Assignment – Transcribe each record word for word. Skip the images.

Saved data entries –

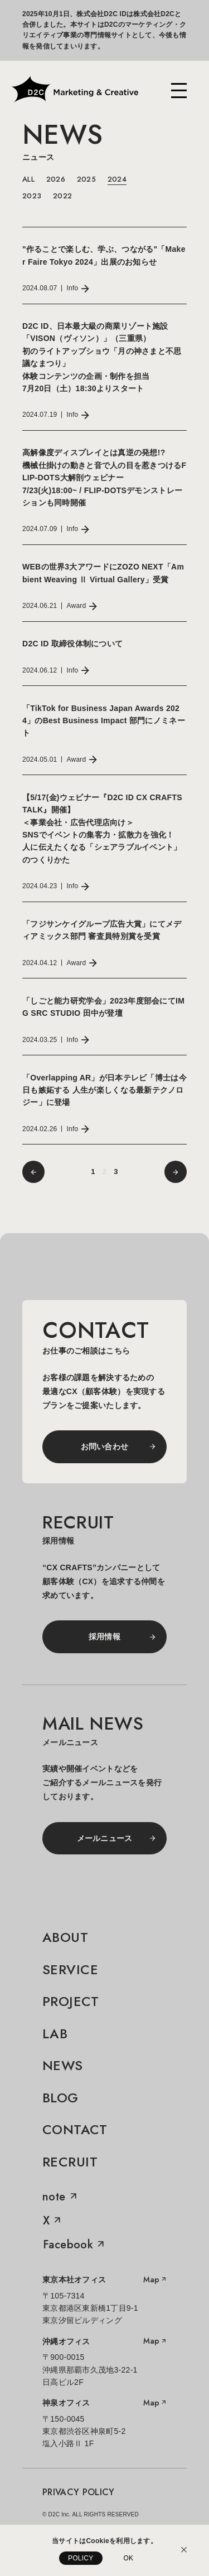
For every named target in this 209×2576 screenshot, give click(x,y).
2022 (62, 196)
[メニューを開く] (179, 90)
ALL (28, 179)
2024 (117, 179)
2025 (86, 179)
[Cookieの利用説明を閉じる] (184, 2550)
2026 (55, 179)
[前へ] (33, 1172)
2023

Expected output –
For every named target in this 209×2576 screenshot, give click(x,y).
2022 (62, 196)
[メニューを開く] (179, 90)
ALL (28, 179)
2024 (117, 179)
2025 (86, 179)
[Cookieの利用説明を閉じる] (184, 2550)
2026 (55, 179)
[前へ] (33, 1172)
2023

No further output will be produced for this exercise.